Als alttestamentliche Lesung des Karfreitagsgottesdienstes ist das sog. vierte Lied vom Gottesknecht aus dem Jesaja-Buch vorgesehen. Die vier Gottesknechtslieder dürfte der Verfasser des zweiten Teiles des Jesajabuches bereits als zusammengehörige Überlieferungseinheit vorgefunden und an vier Stellen in sein Werk eingefügt haben. Als Verfasser des zweiten Teiles des Jesajabuches wird ein Schüler des "ersten" Jesaja in Betracht gezogen. Er lebte vermutlich im babylonischen Exil und suchte in seinen prohetischen Texten dem Volk in der Gefangenschaft Hoffnung zu geben.
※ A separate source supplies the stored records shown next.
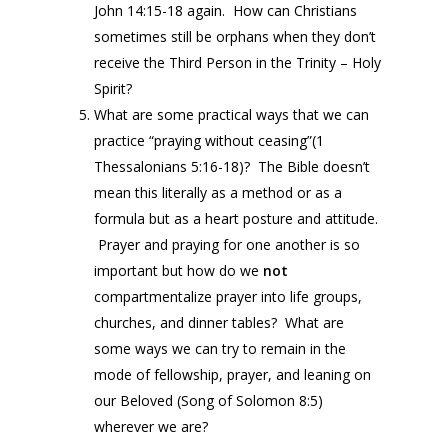
John 14:15-18 again. How can Christians
sometimes still be orphans when they don’t
receive the Third Person in the Trinity – Holy
Spirit?
What are some practical ways that we can
practice “praying without ceasing”(1
Thessalonians 5:16-18)? The Bible doesn’t
mean this literally as a method or as a
formula but as a heart posture and attitude.
Prayer and praying for one another is so
important but how do we
not
compartmentalize prayer into life groups,
churches, and dinner tables? What are
some ways we can try to remain in the
mode of fellowship, prayer, and leaning on
our Beloved (Song of Solomon 8:5)
wherever we are?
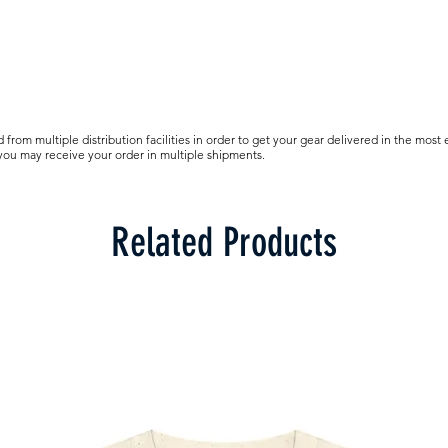
from multiple distribution facilities in order to get your gear delivered in the most 
 you may receive your order in multiple shipments.
Related Products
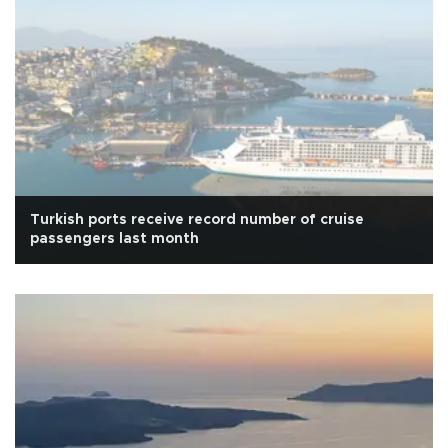
Turkish ports receive record number of cruise
passengers last month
Ähnlich unklar wie die Person des "zweiten" Jesaja ist die Gestalt des Gottesknechtes, von dem die vier Gesänge erzählen. Ist mit dem Gottesknecht das in der Verbannung lebende Volk Israel selbst gemeint? Ist es der zweite Jesaja selbst? In diesem Falle hätten seine Jünger den vierten Gesang verfaßt. Dies läßt sich heute nicht mehr feststellen.
Ebenso interessant wie die Person des Gottesknechtes ist die Theologie, die in diesen Liedern, vor allem im vierten dargeboten wird. Das Lied erzählt von einem Knecht, der im Ansehen der Menschen so weit abgesunken und erniedrigt ist, daß er als verachtet und auch von Gott verlassen gelten mußte. Seine Krankheit, seine Schmerzen, sein schlechtes Aussehen konnten damals nur als von Gott Verlassensein und als Strafe Gottes verstanden werden.
Doch da kommt die Wende: Er hat die Erniedrigung nicht als Strafe für seine eigene Schuld erlitten, sondern er hat "unsere Krankheit getragen und unsere Schmerzen auf sich geladen". Sein Leiden ist nicht als Strafe zu betrachten sondern als Sühne für die Schuld anderer, für unsere Schuld. Sein Leiden wird geschildert in der Art, wie in den Klagepsalmen Leidende ihr unverdientes und Unverstandenes Leid vor Gott zur Sprache bringen.
Die zweite überraschende Wende setzt ein, wenn gesagt wird: Der geschlagene Knecht findet Gefallen bei Gott. Sein Leben wird durch Nachkommenschaft und lange Dauer gesegnet.
Die Gottesknechtslieder dienten den Christen der ersten Generation als Verstehenshilfe für das unverstehbare Schicksal Jesu. Sie sahen in ihm den Gottesknecht, der trotz aller Redlichkeit die Schmach des Verbrechertodes zu erleiden hatte. Sie verstehen sein Leiden als Sühneleiden und als Weg zur Erhöhung durch Gott.